Ferhan Şensoy’un çocukluğundan 24 yaşının sonuna kadar anılarını paylaştığı “Kalemimin Sapını Gülle Donattım”, çok keyifli bir öz yaşam öyküsü sunuyor okuyucuya. Sınır tanımayan zekası ve cesareti ile bizi kendine hayran bırakıyor Ferhan Şensoy. Tiyatroya gönül vermiş, geleneksel Türk tiyatrosunu özgün yorumuyla yeni kuşaklara taşımış, üstatlardan Kavuğu devralmış bu usta kalem, o muhteşem kariyerinin tesadüf eseri olmadığını ispatlıyor bizlere.

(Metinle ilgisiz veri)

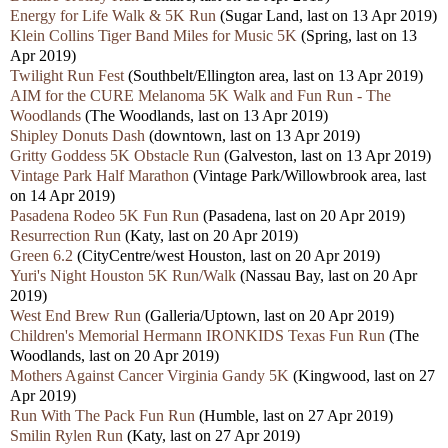
Energy for Life Walk & 5K Run
(Sugar Land, last on 13 Apr 2019)
Klein Collins Tiger Band Miles for Music 5K
(Spring, last on 13
Apr 2019)
Twilight Run Fest
(Southbelt/Ellington area, last on 13 Apr 2019)
AIM for the CURE Melanoma 5K Walk and Fun Run - The
Woodlands
(The Woodlands, last on 13 Apr 2019)
Shipley Donuts Dash
(downtown, last on 13 Apr 2019)
Gritty Goddess 5K Obstacle Run
(Galveston, last on 13 Apr 2019)
Vintage Park Half Marathon
(Vintage Park/Willowbrook area, last
on 14 Apr 2019)
Pasadena Rodeo 5K Fun Run
(Pasadena, last on 20 Apr 2019)
Resurrection Run
(Katy, last on 20 Apr 2019)
Green 6.2
(CityCentre/west Houston, last on 20 Apr 2019)
Yuri's Night Houston 5K Run/Walk
(Nassau Bay, last on 20 Apr
2019)
West End Brew Run
(Galleria/Uptown, last on 20 Apr 2019)
Children's Memorial Hermann IRONKIDS Texas Fun Run
(The
Woodlands, last on 20 Apr 2019)
Mothers Against Cancer Virginia Gandy 5K
(Kingwood, last on 27
Apr 2019)
Run With The Pack Fun Run
(Humble, last on 27 Apr 2019)
Smilin Rylen Run
(Katy, last on 27 Apr 2019)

Ama hepsinden önemlisi, bir gencin, sadece hayallerinin peşinden gidecek cesareti olduğunda, önündeki tüm engelleri birer birer aşabileceğini de gösteriyor.
Tam bir “Fırlama” Ferhan Şensoy. Çarşamba ve Ünye’de geçen çocukluğu sonrası, Çarşamba Belediye Başkanı olan babası tarafından İstanbul’da Galatasaray Lisesi’ne yatılı yazdırılıyor. Ama derslerle arası yok; edebiyatı seviyor, gerisini hiç iplemiyor. Gezmeyi, eğlenmeyi ve içmeyi seven bir çete ile, Hababam Sınıfı misali, eşi bulunmaz yaramazlık ve sevimlilikle geçiriyor yatılı okul hayatını. Çok iyi bir eğitim alıyor, ama tabii ki bu tembellikle sınavlarda çuvalladıkça dersler hep çift dikiş gidiyor. Lise ikide sınıfta kalınca okulu daha da uzatmamak adına naklini alıp Çarşamba Lisesi’nden güç bela mezun oluyor usta kalem.

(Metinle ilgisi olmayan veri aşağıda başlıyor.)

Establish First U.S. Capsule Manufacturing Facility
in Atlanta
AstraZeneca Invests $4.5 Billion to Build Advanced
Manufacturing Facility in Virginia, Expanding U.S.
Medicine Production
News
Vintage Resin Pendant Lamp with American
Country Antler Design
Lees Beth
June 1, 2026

Ailesi ondan iyi bir meslek sahibi olmasını bekliyor ama onun gözü tiyatroda. Mimar Sinan’a kapağı atmayı hedefliyor, orada dekor, vs… falan okuyup oradan tiyatrolara sıçramak niyetinde. Sınavda beklediğinden iyi puan alınca herkesin hayali olan Mimarlık’a yerleşiyor, ancak dersler yine umrunda değil. Grup Oyuncuları çatısı altında birkaç rol alıyor; gül gibi okuluna gitmeyip tiyatroda oynadığını anlayan annesinin gözyaşları hiç dinmiyor. Bir kompozisyon yarışması var, kazananlar Strasbourg’da 2 haftalık bir toplantıya katılacaklar. Para vermeden Fransa’ya seyahat etme hedefi ile en güzel kompozisyonu yazıyor, Strasbourg’a gidiyor. Orada başvurduğu Strasbourg Tiyatro Akademisi yazarın hayatında hedeflediği dönüm noktasını sağlıyor.
Üstelik hem yakışıklı, hem de çok çapkın olunca, bu güzel yaşam öyküsünü çok ama çok sayıda aşk ilişkisi ile de renklendiriyor!
Çok kereler seyrettim kendisini tiyatroda. Bir aralar İstiklal Caddesi’ne her gidişimizde Halep Pasajı içindeki tiyatroda ne oynuyor bakar, izlemediğimiz bir oyun ise mutlaka girerdik. Tiyatronun muhteşem mimarisi insanı büyüler; o ahşap süslemeleri, kırmızı kadife koltukların kokusu yeni tiyatroların hiçbirine benzemez. Zihin yakan esprileri ile sahnede büyüler Ferhan Şensoy; oyunun başından sonuna kadar aralıksız güzleriz, bitiminde Çiçek Pasajı’na konuşlanıp yorgunluk atmak için gelecek oyuncuları görmek için bekleriz.
Annesini ağlatmış, babasını kızdırmış da olsa kendi bildiği yolda azimle ilerlemiş, parayı değil hayallerini seçmiş bu büyük ustanın daha uzun yıllar sahnede olmasını ve yeni kuşağın kendisini mutlaka sahnede izleyebilmesini dilerim.